Print each entry again exactly as written, and keep the pictures out.

Saved entries:
= Beginning of Section =
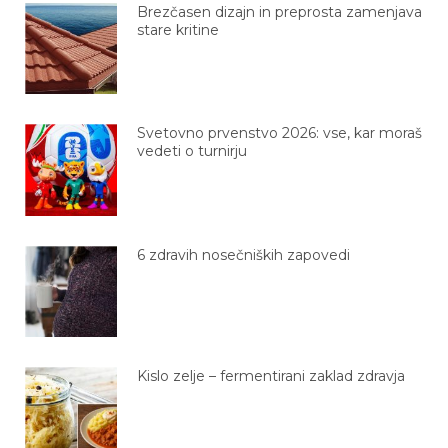
Brezčasen dizajn in preprosta zamenjava
stare kritine
Svetovno prvenstvo 2026: vse, kar moraš
vedeti o turnirju
6 zdravih nosečniških zapovedi
Kislo zelje – fermentirani zaklad zdravja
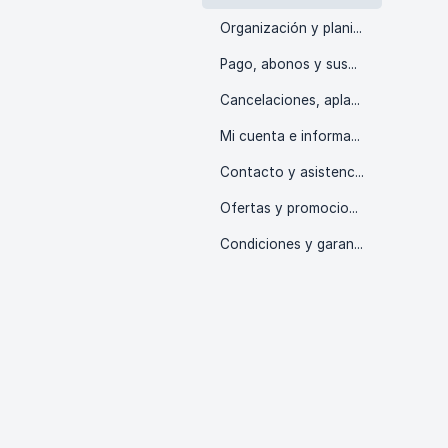
Organización y planificación
Pago, abonos y suscripciones
Cancelaciones, aplazamientos y reembolsos
Mi cuenta e información
Contacto y asistencia
Ofertas y promociones
Condiciones y garantías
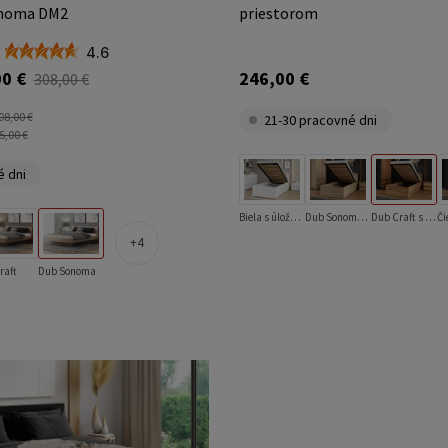
onoma DM2
priestorom
4.6
0 €
246,00 €
308,00 €
08,00 €
21-30 pracovné dni
5,00 €
é dni
Biela s úložným priestorom
Dub Sonoma s úložným priestorom
Dub Craft s úložným priestorom
4
raft
Dub Sonoma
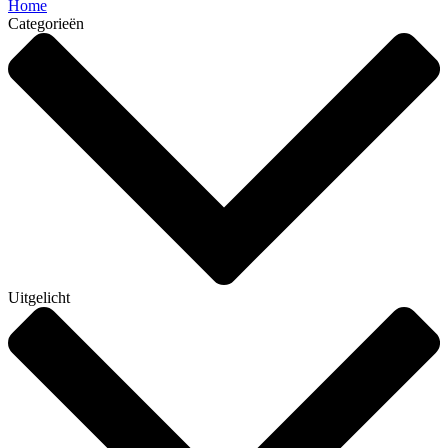
Home
Categorieën
Uitgelicht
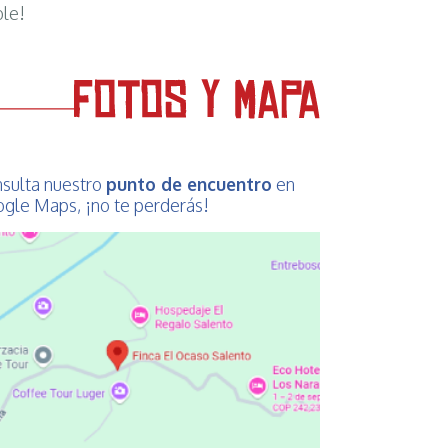
ble!
sulta nuestro
punto de encuentro
en
gle Maps, ¡no te perderás!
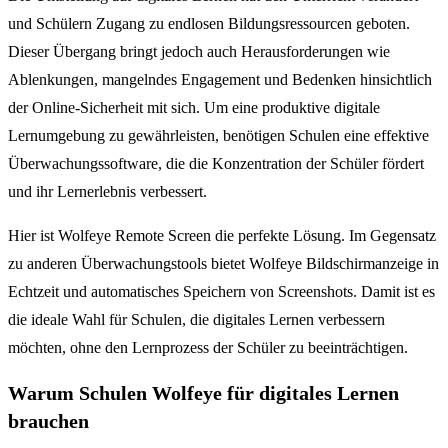
und Schülern Zugang zu endlosen Bildungsressourcen geboten.
Dieser Übergang bringt jedoch auch Herausforderungen wie
Ablenkungen, mangelndes Engagement und Bedenken hinsichtlich
der Online-Sicherheit mit sich. Um eine produktive digitale
Lernumgebung zu gewährleisten, benötigen Schulen eine effektive
Überwachungssoftware, die die Konzentration der Schüler fördert
und ihr Lernerlebnis verbessert.
Hier ist Wolfeye Remote Screen die perfekte Lösung. Im Gegensatz
zu anderen Überwachungstools bietet Wolfeye Bildschirmanzeige in
Echtzeit und automatisches Speichern von Screenshots. Damit ist es
die ideale Wahl für Schulen, die digitales Lernen verbessern
möchten, ohne den Lernprozess der Schüler zu beeinträchtigen.
Warum Schulen Wolfeye für digitales Lernen
brauchen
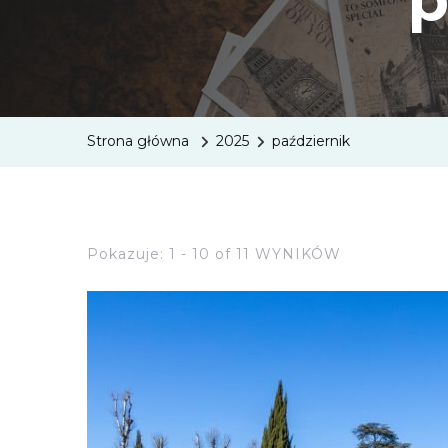
Strona główna
2025
październik
Pokazuje: 1 - 10 of 11 WYNIKÓW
= End of Section =
### Solution for this task:
Brezčasen dizajn in preprosta zamenjava
stare kritine
Svetovno prvenstvo 2026: vse, kar moraš
vedeti o turnirju
6 zdravih nosečniških zapovedi
Kislo zelje – fermentirani zaklad zdravja
Organización y planificación
Pago, abonos y suscripciones
Cancelaciones, aplazamientos y reembolsos
Mi cuenta e información
Contacto y asistencia
Ofertas y promociones
Condiciones y garantías
onoma DM2
priestorom
4.6
0 €
246,00 €
308,00 €
08,00 €
21-30 pracovné dni
5,00 €
é dni
Biela s úložným priestorom
Dub Sonoma s úložným priestorom
Dub Craft s úložným priestorom
4
raft
Dub Sonoma
Home
Categorieën
Uitgelicht
ble!
sulta nuestro
punto de encuentro
en
gle Maps, ¡no te perderás!
und Schülern Zugang zu endlosen Bildungsressourcen geboten.
Dieser Übergang bringt jedoch auch Herausforderungen wie
Ablenkungen, mangelndes Engagement und Bedenken hinsichtlich
der Online-Sicherheit mit sich. Um eine produktive digitale
Lernumgebung zu gewährleisten, benötigen Schulen eine effektive
Überwachungssoftware, die die Konzentration der Schüler fördert
und ihr Lernerlebnis verbessert.
Hier ist Wolfeye Remote Screen die perfekte Lösung. Im Gegensatz
zu anderen Überwachungstools bietet Wolfeye Bildschirmanzeige in
Echtzeit und automatisches Speichern von Screenshots. Damit ist es
die ideale Wahl für Schulen, die digitales Lernen verbessern
möchten, ohne den Lernprozess der Schüler zu beeinträchtigen.
Warum Schulen Wolfeye für digitales Lernen
brauchen
Strona główna
2025
październik
Pokazuje: 1 - 10 of 11 WYNIKÓW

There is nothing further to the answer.